Through a contract with Adaptive Methods, The Enterprise Center will serve as the company’s marketing and technology advisor. "So we’re all in this together," Buckner says.

Contracts call for payment of royalties to The Enterprise Center on sales of the RDSS system. "If our business grows, the Enterprise Center will have more money for its nonprofit tech transfer initiatives," Buckner says.

The two agreements Buckner engineered ensured that Adaptive Methods wouldn’t be abandoned once it secured its technology and set about to turn it into a successful product. "Through our agreements with Y-12 and The Enterprise Center we bring additional brainpower and the marketing to the technology transfer effort," he says. "That’s a big innovation, and I expect it to serve as a roadmap for other companies."

Ground-breaking Exercise Platform

DJO, which is in the process of closing its Hixson plant and moving operations to Mexico, received the Kruesi Award for its ground-breaking exercise platform that speeds up the rehabilitation process for bed-ridden patients.

Known as the Moveo XP, the platform combines the benefits of traditional tilt table standing with active exercise, allowing for earlier weight-bearing activity in a controlled environment.
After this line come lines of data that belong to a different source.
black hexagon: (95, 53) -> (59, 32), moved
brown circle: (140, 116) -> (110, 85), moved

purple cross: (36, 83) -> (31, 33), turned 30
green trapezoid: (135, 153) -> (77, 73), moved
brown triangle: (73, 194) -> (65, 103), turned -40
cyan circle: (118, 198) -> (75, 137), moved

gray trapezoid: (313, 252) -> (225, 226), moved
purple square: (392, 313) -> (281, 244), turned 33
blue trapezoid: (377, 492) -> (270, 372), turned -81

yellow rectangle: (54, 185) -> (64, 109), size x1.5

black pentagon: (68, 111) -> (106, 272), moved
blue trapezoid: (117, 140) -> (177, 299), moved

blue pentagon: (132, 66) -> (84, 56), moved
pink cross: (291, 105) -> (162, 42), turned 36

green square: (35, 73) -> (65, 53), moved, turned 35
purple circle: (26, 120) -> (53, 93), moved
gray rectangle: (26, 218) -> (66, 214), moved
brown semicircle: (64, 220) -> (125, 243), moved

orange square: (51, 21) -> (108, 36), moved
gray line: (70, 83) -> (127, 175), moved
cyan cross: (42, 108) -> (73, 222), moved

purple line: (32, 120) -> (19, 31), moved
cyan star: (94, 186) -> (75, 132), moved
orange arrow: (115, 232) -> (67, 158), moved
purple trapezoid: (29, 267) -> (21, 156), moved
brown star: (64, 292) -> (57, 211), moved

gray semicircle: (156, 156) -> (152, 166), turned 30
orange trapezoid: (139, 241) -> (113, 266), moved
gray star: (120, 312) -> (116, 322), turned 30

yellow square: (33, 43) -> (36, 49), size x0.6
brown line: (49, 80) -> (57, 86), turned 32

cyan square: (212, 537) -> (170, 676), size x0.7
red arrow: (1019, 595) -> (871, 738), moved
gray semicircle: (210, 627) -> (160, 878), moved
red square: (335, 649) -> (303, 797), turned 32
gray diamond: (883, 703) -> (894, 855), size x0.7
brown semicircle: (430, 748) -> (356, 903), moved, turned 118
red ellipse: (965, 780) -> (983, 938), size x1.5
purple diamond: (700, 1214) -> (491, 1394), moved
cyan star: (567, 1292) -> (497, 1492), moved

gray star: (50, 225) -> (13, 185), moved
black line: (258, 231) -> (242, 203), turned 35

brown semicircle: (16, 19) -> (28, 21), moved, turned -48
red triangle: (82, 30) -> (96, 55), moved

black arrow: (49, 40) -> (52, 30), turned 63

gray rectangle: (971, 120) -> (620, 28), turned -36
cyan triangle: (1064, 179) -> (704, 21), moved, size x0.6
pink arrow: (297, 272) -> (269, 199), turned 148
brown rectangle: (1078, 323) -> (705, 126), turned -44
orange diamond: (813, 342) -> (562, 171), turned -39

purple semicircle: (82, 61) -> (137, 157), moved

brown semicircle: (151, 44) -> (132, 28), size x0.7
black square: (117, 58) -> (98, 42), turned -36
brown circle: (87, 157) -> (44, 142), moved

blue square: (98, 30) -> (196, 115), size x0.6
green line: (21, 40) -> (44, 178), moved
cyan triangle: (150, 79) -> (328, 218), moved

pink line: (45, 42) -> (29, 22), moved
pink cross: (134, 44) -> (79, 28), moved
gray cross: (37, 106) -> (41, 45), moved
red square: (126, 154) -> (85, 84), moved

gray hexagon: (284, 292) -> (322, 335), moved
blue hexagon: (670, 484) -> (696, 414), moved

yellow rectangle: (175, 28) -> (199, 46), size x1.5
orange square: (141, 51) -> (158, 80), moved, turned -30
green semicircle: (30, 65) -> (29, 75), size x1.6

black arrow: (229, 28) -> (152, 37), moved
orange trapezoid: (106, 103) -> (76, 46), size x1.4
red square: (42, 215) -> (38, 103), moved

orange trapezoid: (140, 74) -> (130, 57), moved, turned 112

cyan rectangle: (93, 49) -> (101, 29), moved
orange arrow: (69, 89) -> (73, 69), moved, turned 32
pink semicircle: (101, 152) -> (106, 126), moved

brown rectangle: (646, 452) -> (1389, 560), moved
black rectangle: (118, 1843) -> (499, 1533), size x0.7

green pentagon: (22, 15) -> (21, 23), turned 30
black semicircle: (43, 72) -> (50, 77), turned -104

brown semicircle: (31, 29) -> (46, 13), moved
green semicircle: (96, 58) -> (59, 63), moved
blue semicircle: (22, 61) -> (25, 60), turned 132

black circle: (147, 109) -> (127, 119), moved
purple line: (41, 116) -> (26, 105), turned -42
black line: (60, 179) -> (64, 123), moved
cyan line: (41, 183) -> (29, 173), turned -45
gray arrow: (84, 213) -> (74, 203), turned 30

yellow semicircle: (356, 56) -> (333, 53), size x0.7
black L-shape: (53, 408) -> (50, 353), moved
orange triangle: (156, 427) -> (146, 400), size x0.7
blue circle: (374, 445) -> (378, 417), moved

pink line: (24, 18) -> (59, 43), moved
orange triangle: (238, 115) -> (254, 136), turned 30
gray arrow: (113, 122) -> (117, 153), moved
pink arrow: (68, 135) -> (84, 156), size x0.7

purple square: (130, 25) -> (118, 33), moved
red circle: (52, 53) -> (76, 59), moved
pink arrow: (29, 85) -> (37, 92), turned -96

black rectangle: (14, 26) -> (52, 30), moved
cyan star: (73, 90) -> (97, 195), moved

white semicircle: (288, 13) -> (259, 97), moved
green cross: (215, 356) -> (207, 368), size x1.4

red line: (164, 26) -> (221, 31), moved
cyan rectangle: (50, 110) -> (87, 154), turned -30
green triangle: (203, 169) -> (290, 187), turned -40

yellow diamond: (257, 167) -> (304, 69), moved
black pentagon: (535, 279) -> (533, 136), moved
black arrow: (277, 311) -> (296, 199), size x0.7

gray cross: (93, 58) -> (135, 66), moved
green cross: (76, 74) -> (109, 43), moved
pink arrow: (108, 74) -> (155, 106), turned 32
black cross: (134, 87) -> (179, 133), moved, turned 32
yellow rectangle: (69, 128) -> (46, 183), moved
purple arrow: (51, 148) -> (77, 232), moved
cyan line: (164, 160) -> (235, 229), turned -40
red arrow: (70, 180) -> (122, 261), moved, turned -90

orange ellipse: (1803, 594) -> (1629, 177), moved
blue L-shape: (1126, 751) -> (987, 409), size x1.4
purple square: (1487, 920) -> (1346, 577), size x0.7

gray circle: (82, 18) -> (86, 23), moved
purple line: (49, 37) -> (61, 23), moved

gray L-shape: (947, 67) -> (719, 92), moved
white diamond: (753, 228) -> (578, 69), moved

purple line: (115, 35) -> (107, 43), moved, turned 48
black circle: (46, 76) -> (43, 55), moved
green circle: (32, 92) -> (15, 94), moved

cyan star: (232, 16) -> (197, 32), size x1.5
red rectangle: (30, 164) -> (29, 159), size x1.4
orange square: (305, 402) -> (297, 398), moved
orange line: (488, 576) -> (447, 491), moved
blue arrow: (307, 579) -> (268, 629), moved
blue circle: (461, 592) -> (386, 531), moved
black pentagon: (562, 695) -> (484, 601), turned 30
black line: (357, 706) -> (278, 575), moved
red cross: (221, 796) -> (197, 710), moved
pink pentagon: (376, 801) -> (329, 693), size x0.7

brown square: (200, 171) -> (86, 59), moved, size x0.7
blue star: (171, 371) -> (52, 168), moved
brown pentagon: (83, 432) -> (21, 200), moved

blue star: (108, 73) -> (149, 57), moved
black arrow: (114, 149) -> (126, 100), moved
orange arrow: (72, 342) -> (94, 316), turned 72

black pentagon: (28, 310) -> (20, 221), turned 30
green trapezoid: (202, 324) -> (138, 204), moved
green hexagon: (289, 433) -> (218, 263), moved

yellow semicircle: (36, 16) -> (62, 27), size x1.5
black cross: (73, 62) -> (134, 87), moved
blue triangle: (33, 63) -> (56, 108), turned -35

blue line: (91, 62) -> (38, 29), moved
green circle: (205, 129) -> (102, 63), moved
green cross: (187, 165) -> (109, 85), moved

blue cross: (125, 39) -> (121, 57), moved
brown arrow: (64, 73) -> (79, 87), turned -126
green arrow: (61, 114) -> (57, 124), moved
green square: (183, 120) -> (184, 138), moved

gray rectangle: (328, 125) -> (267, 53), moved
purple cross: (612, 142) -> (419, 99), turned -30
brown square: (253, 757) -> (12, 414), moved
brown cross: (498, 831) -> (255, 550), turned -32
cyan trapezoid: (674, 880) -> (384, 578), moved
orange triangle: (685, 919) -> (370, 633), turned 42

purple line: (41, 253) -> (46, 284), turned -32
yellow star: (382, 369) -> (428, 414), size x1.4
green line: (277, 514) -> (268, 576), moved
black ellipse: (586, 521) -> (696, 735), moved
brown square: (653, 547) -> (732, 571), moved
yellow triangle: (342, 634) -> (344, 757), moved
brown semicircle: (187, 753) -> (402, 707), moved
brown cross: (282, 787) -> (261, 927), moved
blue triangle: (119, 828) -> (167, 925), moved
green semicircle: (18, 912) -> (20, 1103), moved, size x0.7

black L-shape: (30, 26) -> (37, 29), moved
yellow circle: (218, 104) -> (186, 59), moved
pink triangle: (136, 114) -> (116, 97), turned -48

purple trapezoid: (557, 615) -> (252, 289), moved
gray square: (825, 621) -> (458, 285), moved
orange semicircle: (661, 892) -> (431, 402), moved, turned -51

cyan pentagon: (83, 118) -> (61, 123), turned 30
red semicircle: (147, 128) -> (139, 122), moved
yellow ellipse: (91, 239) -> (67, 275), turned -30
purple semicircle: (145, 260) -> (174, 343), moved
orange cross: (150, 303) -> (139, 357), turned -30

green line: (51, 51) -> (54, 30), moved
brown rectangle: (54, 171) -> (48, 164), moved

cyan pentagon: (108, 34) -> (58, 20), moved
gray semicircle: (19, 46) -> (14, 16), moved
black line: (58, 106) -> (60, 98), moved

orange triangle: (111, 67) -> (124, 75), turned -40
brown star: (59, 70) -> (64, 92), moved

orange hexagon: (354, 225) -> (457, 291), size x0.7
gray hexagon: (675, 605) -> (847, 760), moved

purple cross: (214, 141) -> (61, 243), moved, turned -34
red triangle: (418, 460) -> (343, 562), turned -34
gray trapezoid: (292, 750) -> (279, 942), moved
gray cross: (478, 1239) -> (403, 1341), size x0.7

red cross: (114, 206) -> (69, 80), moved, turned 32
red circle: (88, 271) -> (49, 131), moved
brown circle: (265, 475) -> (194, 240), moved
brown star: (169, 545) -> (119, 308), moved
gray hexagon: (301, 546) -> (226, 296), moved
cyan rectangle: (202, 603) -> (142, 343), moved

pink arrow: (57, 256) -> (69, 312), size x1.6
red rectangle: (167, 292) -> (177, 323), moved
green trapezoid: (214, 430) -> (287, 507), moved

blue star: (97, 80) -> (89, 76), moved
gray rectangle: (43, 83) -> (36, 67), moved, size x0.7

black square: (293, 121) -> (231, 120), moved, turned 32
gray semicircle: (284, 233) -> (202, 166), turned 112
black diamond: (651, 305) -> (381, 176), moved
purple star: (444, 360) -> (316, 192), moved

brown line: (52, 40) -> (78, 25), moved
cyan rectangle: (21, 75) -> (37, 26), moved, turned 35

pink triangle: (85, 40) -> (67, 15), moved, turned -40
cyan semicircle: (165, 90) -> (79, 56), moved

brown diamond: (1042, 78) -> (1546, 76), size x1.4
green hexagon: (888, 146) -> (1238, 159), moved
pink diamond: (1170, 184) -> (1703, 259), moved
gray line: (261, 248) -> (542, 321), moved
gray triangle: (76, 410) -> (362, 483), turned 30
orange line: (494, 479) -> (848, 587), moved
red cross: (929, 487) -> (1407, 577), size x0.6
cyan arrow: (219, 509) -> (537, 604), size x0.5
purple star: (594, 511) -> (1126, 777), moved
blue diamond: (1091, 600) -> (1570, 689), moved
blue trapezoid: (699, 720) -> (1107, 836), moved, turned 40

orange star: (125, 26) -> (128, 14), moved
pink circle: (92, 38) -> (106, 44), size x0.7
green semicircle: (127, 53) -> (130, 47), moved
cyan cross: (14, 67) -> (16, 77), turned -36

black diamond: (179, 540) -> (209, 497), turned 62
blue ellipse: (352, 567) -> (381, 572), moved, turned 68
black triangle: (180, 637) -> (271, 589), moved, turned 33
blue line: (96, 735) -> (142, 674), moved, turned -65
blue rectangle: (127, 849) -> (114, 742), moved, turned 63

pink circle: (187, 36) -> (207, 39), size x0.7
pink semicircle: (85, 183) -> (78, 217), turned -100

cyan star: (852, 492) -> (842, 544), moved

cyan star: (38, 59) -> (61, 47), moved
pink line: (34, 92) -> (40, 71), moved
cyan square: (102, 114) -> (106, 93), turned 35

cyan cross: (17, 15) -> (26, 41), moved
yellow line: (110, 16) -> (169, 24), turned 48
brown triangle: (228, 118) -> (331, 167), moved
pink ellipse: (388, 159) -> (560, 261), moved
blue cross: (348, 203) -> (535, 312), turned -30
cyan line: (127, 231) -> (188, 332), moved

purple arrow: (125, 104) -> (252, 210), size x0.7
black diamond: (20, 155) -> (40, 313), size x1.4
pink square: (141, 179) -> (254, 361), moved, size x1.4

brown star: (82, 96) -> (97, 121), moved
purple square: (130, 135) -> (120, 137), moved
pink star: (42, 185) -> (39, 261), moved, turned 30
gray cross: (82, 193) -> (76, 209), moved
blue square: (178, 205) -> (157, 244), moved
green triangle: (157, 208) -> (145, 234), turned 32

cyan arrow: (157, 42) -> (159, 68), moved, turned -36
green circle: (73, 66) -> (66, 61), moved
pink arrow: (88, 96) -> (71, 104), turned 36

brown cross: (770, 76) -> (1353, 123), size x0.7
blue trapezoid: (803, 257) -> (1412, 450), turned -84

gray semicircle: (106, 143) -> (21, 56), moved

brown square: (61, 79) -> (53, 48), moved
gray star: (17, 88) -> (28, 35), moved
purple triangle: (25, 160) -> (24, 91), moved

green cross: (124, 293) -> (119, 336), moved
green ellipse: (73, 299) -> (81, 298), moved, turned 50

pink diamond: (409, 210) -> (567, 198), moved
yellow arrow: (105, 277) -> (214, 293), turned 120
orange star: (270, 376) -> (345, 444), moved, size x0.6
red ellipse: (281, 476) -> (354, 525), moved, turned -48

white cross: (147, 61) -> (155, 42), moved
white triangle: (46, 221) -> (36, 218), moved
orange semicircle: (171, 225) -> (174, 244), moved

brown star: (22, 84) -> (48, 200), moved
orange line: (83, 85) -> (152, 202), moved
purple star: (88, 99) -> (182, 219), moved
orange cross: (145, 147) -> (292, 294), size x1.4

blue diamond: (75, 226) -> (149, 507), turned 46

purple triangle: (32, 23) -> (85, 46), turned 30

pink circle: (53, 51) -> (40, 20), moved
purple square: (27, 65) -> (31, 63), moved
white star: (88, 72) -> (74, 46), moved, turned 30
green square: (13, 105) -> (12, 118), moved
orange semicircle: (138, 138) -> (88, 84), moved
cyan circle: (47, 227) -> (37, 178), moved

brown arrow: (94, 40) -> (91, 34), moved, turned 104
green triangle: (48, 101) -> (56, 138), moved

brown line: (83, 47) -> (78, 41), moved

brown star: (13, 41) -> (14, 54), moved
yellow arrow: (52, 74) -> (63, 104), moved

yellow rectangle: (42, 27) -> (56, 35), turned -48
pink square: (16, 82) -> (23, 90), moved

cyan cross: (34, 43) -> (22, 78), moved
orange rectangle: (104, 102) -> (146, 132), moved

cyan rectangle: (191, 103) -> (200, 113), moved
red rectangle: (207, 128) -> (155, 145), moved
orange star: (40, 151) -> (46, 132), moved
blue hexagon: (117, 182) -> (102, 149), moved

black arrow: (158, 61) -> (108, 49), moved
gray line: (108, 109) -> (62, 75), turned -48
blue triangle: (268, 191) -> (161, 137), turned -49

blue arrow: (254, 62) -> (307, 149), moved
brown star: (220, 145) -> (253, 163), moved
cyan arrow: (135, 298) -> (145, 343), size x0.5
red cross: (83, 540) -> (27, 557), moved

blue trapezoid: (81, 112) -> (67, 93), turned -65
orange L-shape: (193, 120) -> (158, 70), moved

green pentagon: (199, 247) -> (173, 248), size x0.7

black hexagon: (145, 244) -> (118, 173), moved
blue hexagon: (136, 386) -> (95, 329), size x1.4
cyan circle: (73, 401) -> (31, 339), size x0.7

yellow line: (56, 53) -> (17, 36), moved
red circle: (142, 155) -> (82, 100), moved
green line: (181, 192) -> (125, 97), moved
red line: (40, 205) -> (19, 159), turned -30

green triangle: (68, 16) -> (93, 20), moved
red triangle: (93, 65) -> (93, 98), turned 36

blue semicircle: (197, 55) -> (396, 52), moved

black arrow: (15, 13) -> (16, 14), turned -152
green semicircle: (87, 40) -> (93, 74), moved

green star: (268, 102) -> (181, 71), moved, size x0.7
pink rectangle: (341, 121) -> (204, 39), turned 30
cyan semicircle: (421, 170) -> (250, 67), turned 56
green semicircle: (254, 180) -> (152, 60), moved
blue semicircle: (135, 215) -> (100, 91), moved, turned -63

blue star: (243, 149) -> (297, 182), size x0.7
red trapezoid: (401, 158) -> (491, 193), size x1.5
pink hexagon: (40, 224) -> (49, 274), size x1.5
Studies show that the earlier a patient starts rehab in the ICU, the better their results will be. Unfortunately, critical care rehabilitation often confines patients to bed for up to several weeks in order to obtain medical stability. This prolonged immobility can result in muscle atrophy and a rapid loss of strength, as well as drive up healthcare costs.

The Moveo is revolutionary in that the patient begins rehabilitative exercise while still reclined and before ever settingfoot on the floor. The Moveo XP provides a gradual transition back to normalcy. As the patient develops leg strength through sliding exercises, the incline of the table is increased, thus adding resistance.